What the exercise asks:
Using the listing below, report all lines holding the word "gear".
Top of Dataset records
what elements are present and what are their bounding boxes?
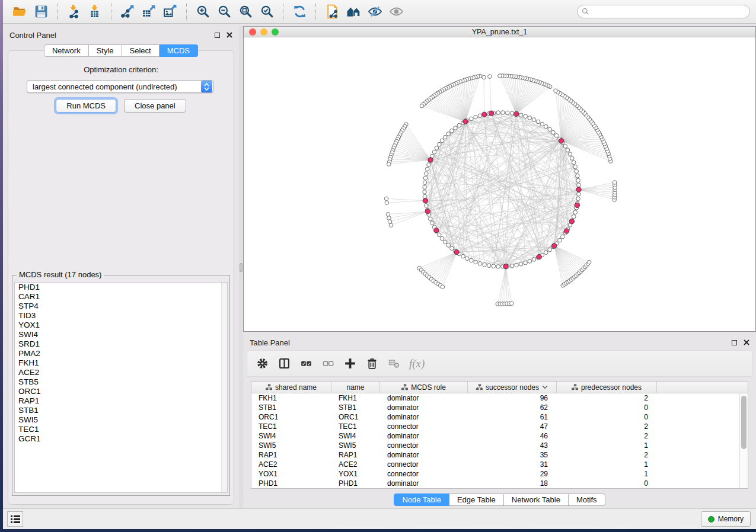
search-input[interactable] bbox=[592, 8, 745, 16]
header-filler bbox=[657, 382, 748, 393]
cell-successor-nodes: 35 bbox=[468, 450, 557, 460]
cell-successor-nodes: 18 bbox=[468, 479, 557, 488]
cell-shared-name: ORC1 bbox=[251, 412, 331, 422]
tab-network-table[interactable]: Network Table bbox=[504, 493, 569, 506]
export-network-button[interactable] bbox=[117, 2, 138, 21]
main-toolbar bbox=[3, 0, 756, 24]
float-panel-icon[interactable] bbox=[215, 33, 220, 38]
column-layout-button[interactable] bbox=[275, 355, 293, 373]
mcds-result-node[interactable]: FKH1 bbox=[15, 358, 227, 368]
tab-edge-table[interactable]: Edge Table bbox=[449, 493, 504, 506]
mcds-result-node[interactable]: PMA2 bbox=[15, 349, 227, 358]
task-history-button[interactable] bbox=[7, 511, 23, 527]
memory-status-icon bbox=[708, 516, 714, 523]
table-row[interactable]: ORC1ORC1dominator610 bbox=[251, 412, 739, 422]
mcds-result-node[interactable]: YOX1 bbox=[15, 321, 227, 330]
result-list-scrollbar[interactable] bbox=[221, 283, 227, 492]
table-row[interactable]: TEC1TEC1connector472 bbox=[251, 422, 739, 431]
save-icon bbox=[34, 4, 49, 19]
close-panel-icon[interactable] bbox=[227, 32, 232, 38]
deselect-all-button[interactable] bbox=[319, 355, 337, 373]
zoom-fit-icon bbox=[238, 4, 253, 19]
close-panel-button[interactable]: Close panel bbox=[124, 99, 186, 113]
mcds-result-node[interactable]: PHD1 bbox=[15, 283, 227, 292]
open-file-button[interactable] bbox=[9, 2, 30, 21]
hide-graphics-details-button[interactable] bbox=[364, 2, 385, 21]
table-row[interactable]: STB1STB1dominator620 bbox=[251, 403, 739, 412]
table-row[interactable]: SWI5SWI5connector431 bbox=[251, 441, 739, 450]
zoom-out-button[interactable] bbox=[213, 2, 235, 21]
run-mcds-button[interactable]: Run MCDS bbox=[56, 99, 116, 113]
column-header-MCDS-role[interactable]: MCDS role bbox=[380, 382, 468, 393]
mcds-result-node[interactable]: RAP1 bbox=[15, 396, 227, 406]
zoom-fit-button[interactable] bbox=[235, 2, 256, 21]
export-table-button[interactable] bbox=[138, 2, 160, 21]
table-row[interactable]: FKH1FKH1dominator962 bbox=[251, 393, 739, 403]
refresh-layout-button[interactable] bbox=[289, 2, 310, 21]
mcds-result-node[interactable]: SWI5 bbox=[15, 415, 227, 425]
table-row[interactable]: YOX1YOX1connector291 bbox=[251, 469, 739, 479]
close-table-panel-icon[interactable] bbox=[744, 339, 749, 345]
mcds-result-list[interactable]: PHD1CAR1STP4TID3YOX1SWI4SRD1PMA2FKH1ACE2… bbox=[14, 282, 228, 493]
mcds-result-node[interactable]: STB5 bbox=[15, 377, 227, 387]
mcds-result-node[interactable]: SWI4 bbox=[15, 330, 227, 339]
select-all-button[interactable] bbox=[297, 355, 315, 373]
tab-style[interactable]: Style bbox=[89, 44, 122, 57]
table-panel-tabs: Node TableEdge TableNetwork TableMotifs bbox=[243, 493, 756, 506]
network-view-window: YPA_prune.txt_1 bbox=[243, 26, 756, 332]
export-image-button[interactable] bbox=[160, 2, 181, 21]
splitter-handle-icon[interactable] bbox=[240, 263, 243, 272]
criterion-dropdown[interactable]: largest connected component (undirected) bbox=[27, 80, 213, 93]
delete-row-button[interactable] bbox=[363, 355, 381, 373]
table-row[interactable]: SWI4SWI4dominator462 bbox=[251, 431, 739, 441]
search-field[interactable] bbox=[577, 5, 750, 18]
network-window-titlebar[interactable]: YPA_prune.txt_1 bbox=[244, 27, 755, 37]
panel-splitter[interactable] bbox=[239, 26, 243, 508]
cell-name: SWI5 bbox=[331, 441, 380, 450]
mcds-result-node[interactable]: GCR1 bbox=[15, 434, 227, 444]
mcds-result-node[interactable]: ACE2 bbox=[15, 368, 227, 377]
mcds-result-node[interactable]: SRD1 bbox=[15, 339, 227, 349]
tab-network[interactable]: Network bbox=[44, 44, 89, 57]
mcds-result-node[interactable]: TID3 bbox=[15, 311, 227, 321]
mcds-result-node[interactable]: CAR1 bbox=[15, 292, 227, 302]
column-header-shared-name[interactable]: shared name bbox=[251, 382, 331, 393]
table-row[interactable]: ACE2ACE2connector311 bbox=[251, 460, 739, 469]
mcds-result-node[interactable]: TEC1 bbox=[15, 425, 227, 434]
tab-motifs[interactable]: Motifs bbox=[569, 493, 605, 506]
column-header-name[interactable]: name bbox=[331, 382, 380, 393]
mcds-result-node[interactable]: STP4 bbox=[15, 302, 227, 311]
network-canvas[interactable] bbox=[244, 37, 755, 331]
table-row[interactable]: PHD1PHD1dominator180 bbox=[251, 479, 739, 488]
import-table-button[interactable] bbox=[84, 2, 106, 21]
cell-name: TEC1 bbox=[331, 422, 380, 431]
window-maximize-icon[interactable] bbox=[272, 28, 279, 36]
column-header-successor-nodes[interactable]: successor nodes bbox=[468, 382, 557, 393]
save-button[interactable] bbox=[30, 2, 52, 21]
mcds-result-node[interactable]: ORC1 bbox=[15, 387, 227, 396]
table-row[interactable]: RAP1RAP1dominator352 bbox=[251, 450, 739, 460]
window-close-icon[interactable] bbox=[249, 28, 256, 36]
cell-shared-name: SWI5 bbox=[251, 441, 331, 450]
memory-button[interactable]: Memory bbox=[701, 511, 751, 527]
network-graph[interactable] bbox=[244, 37, 755, 331]
zoom-selected-button[interactable] bbox=[256, 2, 277, 21]
tab-select[interactable]: Select bbox=[122, 44, 160, 57]
mcds-result-node[interactable]: STB1 bbox=[15, 406, 227, 415]
import-network-button[interactable] bbox=[63, 2, 84, 21]
new-network-from-selection-button[interactable] bbox=[321, 2, 343, 21]
table-scrollbar[interactable] bbox=[739, 393, 748, 488]
scrollbar-thumb[interactable] bbox=[741, 396, 747, 449]
tab-mcds[interactable]: MCDS bbox=[160, 44, 198, 57]
gear-icon bbox=[256, 357, 269, 370]
window-minimize-icon[interactable] bbox=[260, 28, 267, 36]
tab-node-table[interactable]: Node Table bbox=[394, 493, 449, 506]
column-header-predecessor-nodes[interactable]: predecessor nodes bbox=[557, 382, 657, 393]
add-row-button[interactable] bbox=[341, 355, 359, 373]
network-overview-button[interactable] bbox=[343, 2, 364, 21]
table-panel: Table Panel f(x) shared namenameMCDS rol… bbox=[243, 334, 756, 508]
cell-MCDS-role: dominator bbox=[380, 393, 468, 403]
zoom-in-button[interactable] bbox=[192, 2, 213, 21]
gear-button[interactable] bbox=[253, 355, 271, 373]
float-table-panel-icon[interactable] bbox=[732, 340, 737, 345]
Bottom of Dataset records
Exercise solution:
gear-icon bbox=[256, 357, 269, 370]
gear-button[interactable] bbox=[253, 355, 271, 373]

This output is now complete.